Untuk melihat kebijakan dan program proteksi orang asli papua pada catatan ini penulis merasa perlu untuk meminjam pendapat (cnhblog.com) menjelaskan migrasi etnis minoritas ke tanah papua liar dan tidak terkontrol. migrasi yang liar ini membuat provinsi paling timur Indonesia ini tidak mampu menjamin kehidupan orang asli papua. orang asli papua semakin hari semakin sedikit dan menjadi minoritas diatas tanah leluhur mereka sendiri serta ekonomi orang asli papua masih bertumpuh pada pemerintahan alias Aparatur Sipil Negara (ASN) sebagai sumber ekonomi utama, issu ASN masih menjadi sumber penghambat kemandirian ekonomi orang asli papua. Sementara itu catatan Jim Elmslie, 2010  dalam (HarianPapua.com) menjelaskan orang asli papua semakin berkurang dengan jumlah 3.612.854 jiwa, membuat perbandingan tahun 1971 orang asli papua berjumlah 887.000 jiwa pada tahun 2000 orang asli papua berjumlah 1.505.405 jiwa. Berdasarkan data ini disimpulkan bahwa pertumbuhan orang asli papua hanya 1,84 persen per tahun. Sekarang tahun 20016. Berapa jumlah orang asli papua ? belum ada data pasti, kita semua belum memiliki data valid tentang jumlah orang asli papaua di atas tanah leluhur mereka. 

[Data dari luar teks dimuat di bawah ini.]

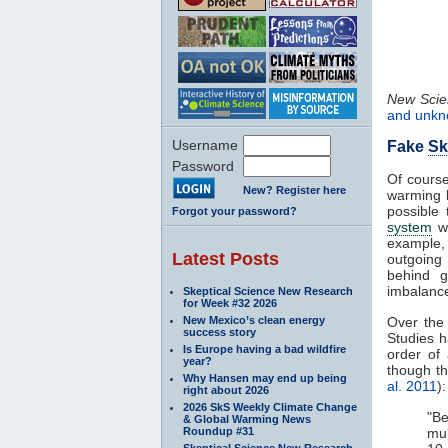
New Scien
and unk
Username
Fake
Sk
Password
Of cours
New? Register here
warming l
possible
Forgot your password?
system
wh
example,
Latest Posts
outgoing
behind g
imbalance
Skeptical Science New Research
for Week #32 2026
New Mexico’s clean energy
Over the
success story
Studies 
Is Europe having a bad wildfire
order of
year?
though t
Why Hansen may end up being
al. 2011
):
right about 2026
2026 SkS Weekly Climate Change
"Be
& Global Warming News
Roundup #31
mu
Skeptical Science New Research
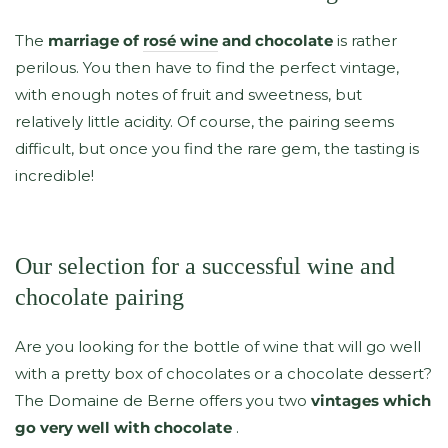
The
marriage of
rosé wine
and chocolate
is rather
perilous. You then have to find the perfect vintage,
with enough notes of fruit and sweetness, but
relatively little acidity. Of course, the pairing seems
difficult, but once you find the rare gem, the tasting is
incredible!
Our selection for a successful wine and
chocolate pairing
Are you looking for the bottle of wine that will go well
with a pretty box of chocolates or a chocolate dessert?
The Domaine de Berne offers you two
vintages which
go very well with chocolate
.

Berangkat dari alasan migrasi etnis minoritas dari luar tanah papua yang liar ini, mungkin sebagai alasan utama Majelis Rakyat Papua sebagai perwakilan kultural orang asli papua mencoba untuk mengeluarkan regulasi untuk melindungi orang asli papua dari kepunahan diatas tanah leluhurnya.